Note: Previous releases depended on the filenls_charset12.zip ; this file is now obsolete. |
The file orai18n.jar
is large because it supports a large number of character sets. You can include only the character set classes you use in your application. To do so, unpack orai18n.jar
, then put only the necessary files in your CLASSPATH
.
The character set extension class files are named in the following format:
Name | Datatype |
---|---|
lx20OracleCharacterSetId.glb | Character set |
lx1OracleTerritoryId.glb | Territory |
lx3OracleLinguisticSortId.glb | Collation sequence |
lx4OracleMappingId.glb | Mapping |
where Oracle...Id
is the hexadecimal representation of the Oracle character set, territory, collation sequence, or mapping ID that corresponds to a character set name. These IDs can be found in the Oracle Globalization Development Kit Java API Reference.

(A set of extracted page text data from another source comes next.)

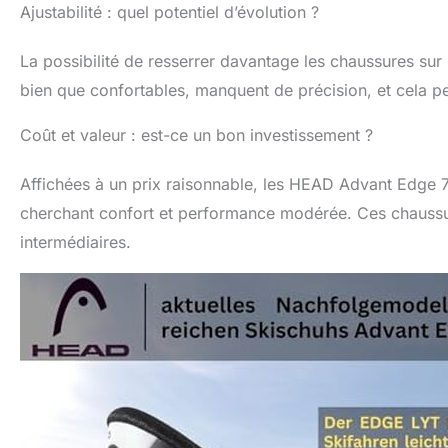
Ajustabilité : quel potentiel d’évolution ?
La possibilité de resserrer davantage les chaussures sur 
bien que confortables, manquent de précision, et cela pe
Coût et valeur : est-ce un bon investissement ?
Affichées à un prix raisonnable, les HEAD Advant Edge 7
cherchant confort et performance modérée. Ces chaussu
intermédiaires.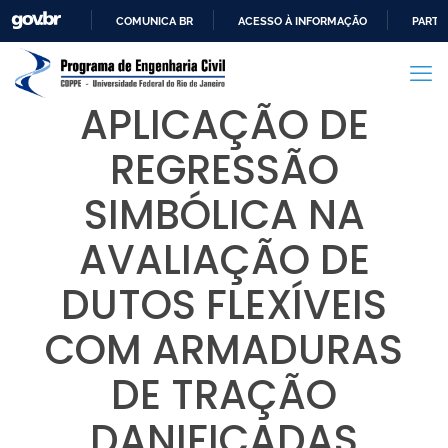
COMUNICA BR
ACESSO À INFORMAÇÃO
PARTI
IR
PARA
O
APLICAÇÃO DE
CONTEÚDO
REGRESSÃO
SIMBÓLICA NA
AVALIAÇÃO DE
DUTOS FLEXÍVEIS
COM ARMADURAS
DE TRAÇÃO
DANIFICADAS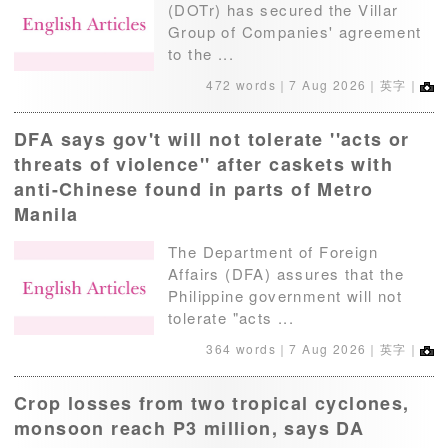
(DOTr) has secured the Villar
Group of Companies' agreement
to the ...
472 words｜
7 Aug 2026
｜英字｜
DFA says gov't will not tolerate ''acts or
threats of violence'' after caskets with
anti-Chinese found in parts of Metro
Manila
The Department of Foreign
Affairs (DFA) assures that the
Philippine government will not
tolerate "acts ...
364 words｜
7 Aug 2026
｜英字｜
Crop losses from two tropical cyclones,
monsoon reach P3 million, says DA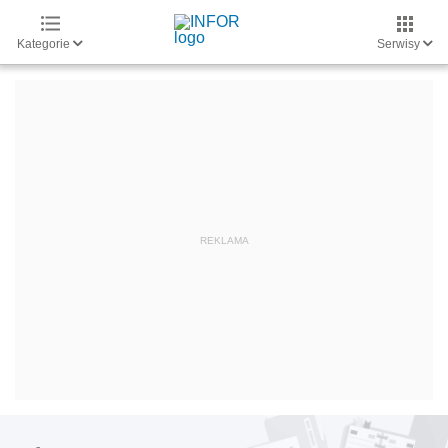
Kategorie
Serwisy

You can also include internationalized JDBC error message files selectively. The message files are included in classes*.*
under the name oracle/jdbc/driver/Messages_*.properties
.
By default, oracle.jdbc.OraclePreparedStatement
treats all columns as CHAR
. To insert Java strings into NCHAR
, NVARCHAR2
, and NCLOB
columns, developers had to invoke setFormOfUse()

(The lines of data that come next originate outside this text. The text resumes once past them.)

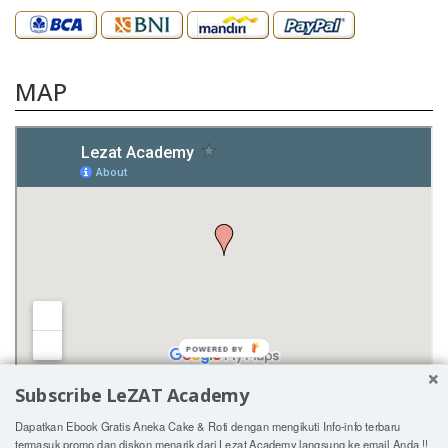
MAP
POWERED BY
Subscribe LeZAT Academy
Dapatkan Ebook Gratis Aneka Cake & Roti dengan mengikuti Info-info terbaru
termasuk promo dan diskon menarik dari Lezat Academy langsung ke email Anda !!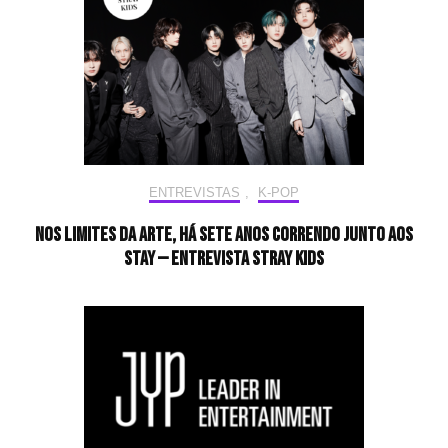
ENTREVISTAS
,
K-POP
Nos limites da arte, há sete anos correndo junto aos
STAY — Entrevista Stray Kids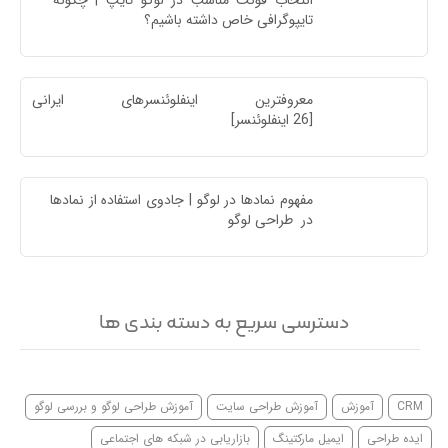
انتخاب فونت مناسب در لوگو تایپ | چگونه 
تایپوگرافی خاص داشته باشیم؟
معروفترین اینفلوئنسرهای ایرا
[26 اینفلوئنسر]
مفهوم نمادها در لوگو | جادوی استفاده از نمادها 
در  طراحی لوگو
دسترسی سریع به دسته بندی ها
CRM
آموزش
آموزش طراحی سایت
آموزش طراحی لوگو و بررسی لوگو
ایده طراحی
ایمیل مارکتینگ
بازاریابی در شبکه های اجتماعی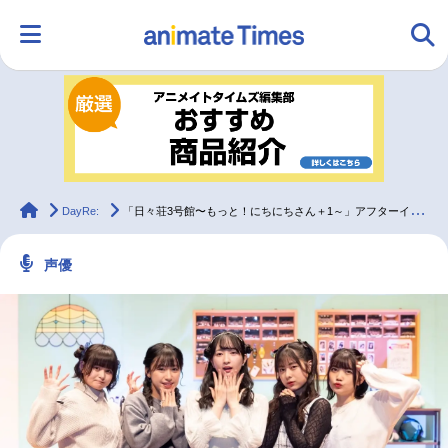
HOME
ランキング
アニメ
声優
ラジオ
みんなの声
グッズ
映画
animateTimes
DayRe:
「日々荘3号館〜もっと！にちにちさん＋1～」アフターインタビュー
声優
マンガ・ラノベ
ゲーム・アプリ
音楽
コスプレ
2.5次元
配信・Vtuber
トレンド
無料マンガ
最新記事一覧
アニメ記事一覧
声優記事一覧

on each national-language column. At this release, if you set the system property oracle.jdbc.defaultNChar
to true, JDBC treats all character columns as being national-language. The default value for defaultNChar
is false.
To set defaultNChar, you specify a command line like:
java -Doracle.jdbc.defaultNChar=true myApplication
If you prefer, your application can specify defaultNChar
as a connection property.
After this property is set, your application can access NCHAR
, NVARCHAR2
, or NCLOB
data without invoking setFormOfUse()
. For example:
PreparedStatement pstmt = conn.prepareStatement("insert into TEST values(?,?,?)"); pstmt.setInt(1, 1); // NUMBER column pstmt.setString(2, myUnicodeString1); // NVARCHAR2 column pstmt.setString(3, myUnicodeString2); // NCHAR column pstmt.execute();
However, if you set defaultNChar
to true and then access CHAR
columns, the database will implicitly convert all CHAR
data into NCHAR
. This conversion has a substantial performance impact. To avoid this, call setFormOfUse(4,OraclePreparedStatement.FORM_CHAR)
for each CHAR
referred to in the statement. For example:
PreparedStatement pstmt = conn.prepareStatement("insert into TEST values(?,?,?)"); pstmt.setInt(1, 1); // NUMBER column pstmt.setString(2, myUnicodeString1); // NVARCHAR2 column pstmt.setString(3, myUnicodeString2); // NCHAR column pstmt.setFormOfUse(4, OraclePreparedStatement.FORM_CHAR); pstmt.setString(4, myString); // CHAR column pstmt.execute();
Here are a few examples of commonly used Java methods for JDBC that rely heavily on character set conversion:
The java.sql.ResultSet
methods getString()
and getUnicodeStream()
return values from the database as Java strings and as a stream of Unicode characters, respectively.
The oracle.sql.CLOB
method getCharacterStream()
returns the contents of a CLOB
as a Unicode stream.
The oracle.sql.CHAR
methods getString()
, toString()
, and getStringWithReplacement()
convert the following data to strings:
getString()
: This converts the sequence of characters represented by the CHAR
object to a string and returns a Java String
object.
toString()
: This is identical to getString()
, but if the character set is not recognized, then toString()
returns a hexadecimal representation of the CHAR
data.
getStringWithReplacement()
: This is identical to getString()
, except characters that have no Unicode representation in the character set of this CHAR
object are replaced by a default replacement character.